Brian Dodge | Mark Reihill
“You ready to go?”
It’s with sodden hands and soaked-through boots that he climbs into the back of the faded old pickup. Red paint’s peeling off everywhere, but he barely cares. Bullet holes and scattershot clusters show every few feet, but he still loves his ride. Despite the shattered world and slightly shattered rear-view mirror, it still takes him places.
He’s got a gruff voice; his baritone erupts from his throat like gunfire or gravel across a chipped highway. Torn rubber boots slosh in the highway’s broken shoulder. A burning wind catches his hair, runs through his stubble and down his open shirt. Runoff from the road splashes his faded jeans.
His coat whips in the wind, green and patched more times than he can count on his fingers. At least he has all of them; staying intact is an odd bonus in his line of work. The tools of his trade click and shift in their holsters just above his wide hips- twin .44’s tempered smooth with hundreds upon hundreds of quick-draws.
Ash crosses his tongue; the leavings of the burning city behind him. No point in turning around. Eight hours of his day have just been spent cramped inside his cab, gripping the wheel, feeling the gearbox grind and the shifter disintegrate under the adrenaline, the pressure, the fury of the ride. Guns have been fired, blood has been shed today, and all he can do is sit and stare into the blood-red sunset.
He reaches into a pocket. An old, faded silver Zippo, salvaged from a dumpster somewhere, snaps into his rough-shod palms. Snaps. Embers flare to his cigarette. It’s the last one he’s got. The settlement trading post will have more, down the road and behind a proper rampart. Cannibals crawl this country and slither through the remains of suburban basements.
He can’t stay long.
“I’ll be there in a sec” he calls over to the top of the cab. He’s had a hard bitten, hard-talking, hard fighting life, but tearing him away from a sunset is as impossible as dragging his six foot two, hundred and ninety pounds of muscle soaking wet.
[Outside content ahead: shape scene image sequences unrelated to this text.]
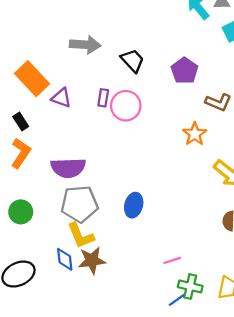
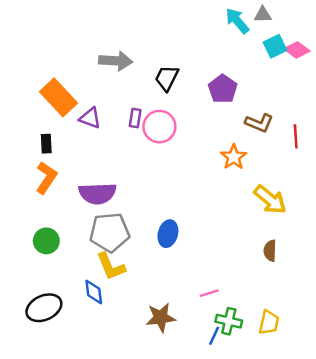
black trapezoid: (133, 61) -> (167, 78), turned -110
black rectangle: (21, 122) -> (46, 144), turned 30
brown star: (92, 260) -> (161, 318), moved
blue line: (177, 300) -> (214, 336), turned -30

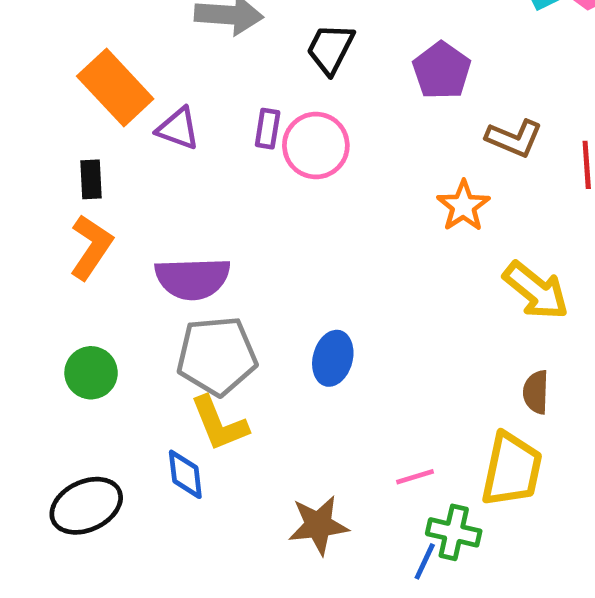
yellow trapezoid: (269, 322) -> (512, 469), moved, size x1.5

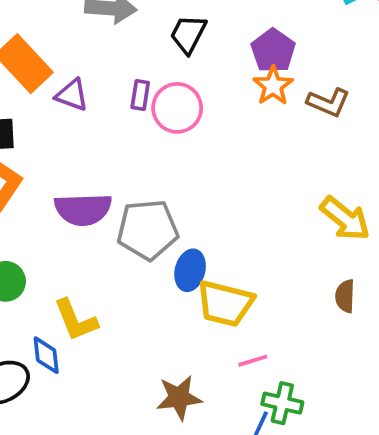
orange star: (463, 206) -> (273, 86), moved
gray pentagon: (217, 356) -> (148, 230), moved
yellow L-shape: (219, 424) -> (76, 320), moved
yellow trapezoid: (512, 469) -> (225, 303), moved, turned 92
blue diamond: (185, 474) -> (46, 355), moved

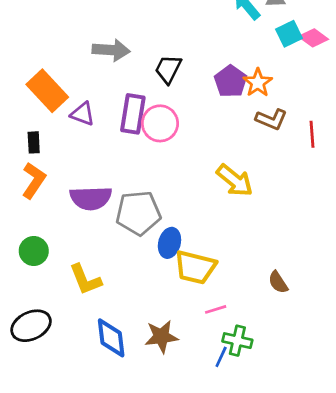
orange star: (273, 86) -> (258, 83), moved
purple rectangle: (140, 95) -> (133, 114), size x1.8
yellow arrow: (345, 219) -> (235, 180), moved
brown semicircle: (345, 296) -> (278, 282), moved, turned -35
blue diamond: (46, 355) -> (111, 338), moved, size x1.4

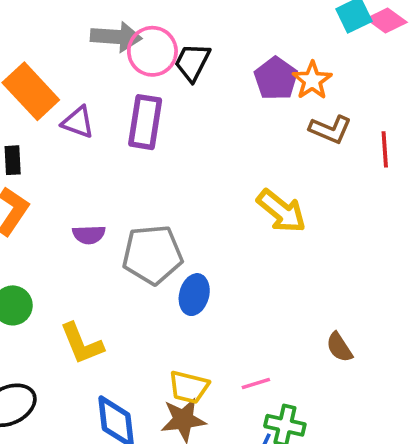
pink circle: (160, 123) -> (152, 51), moved
purple semicircle: (91, 198) -> (89, 235), size x0.6
yellow trapezoid: (195, 267) -> (189, 387), moved, size x0.7

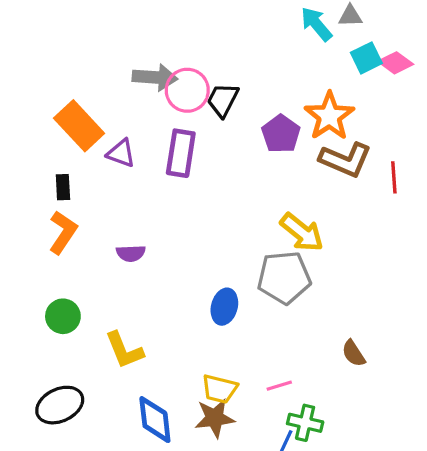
purple pentagon: (276, 79) -> (281, 134), moved
orange star: (312, 80) -> (329, 116), size x1.4
brown L-shape: (330, 129) -> (345, 160), size x1.4
gray pentagon: (152, 255) -> (284, 278), moved

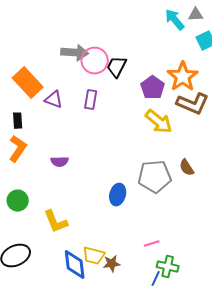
purple rectangle: (181, 153) -> (91, 100), size x0.7
yellow arrow: (302, 232) -> (159, 122), moved
brown semicircle: (354, 353) -> (187, 168), moved
yellow trapezoid: (220, 389) -> (94, 256), moved
brown star: (215, 418) -> (112, 264), size x0.7

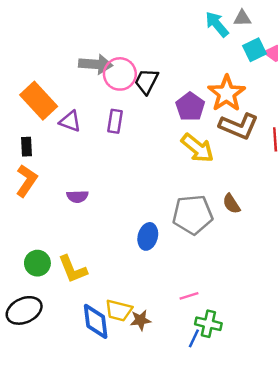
green circle: (18, 201) -> (37, 263), moved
If there are cannibals, they can wait. He’s dealt with them before and can deal with them again.
It’s only as the cigarette drops to the road that he asks himself why he’s still running a truck, running goods, killing, and getting paid for it. He should have left those days in the dust. He’d run over his dog days spent drinking and fighting long ago, when he’d been young and the world’s wounds were still fresh.
It’s ‘cause I’m scarred over, he reminds himself. It’s because I’m forgetting the pain, and testing my own nerves as I grow old. I’ve got to see if I can stay going. My younger self won’t ask for less.
After the memories had washed away like the rain upon the hood, he slipped his legs in and slammed the truck into third.
It’s only ‘cause I enjoy it, isn’t it?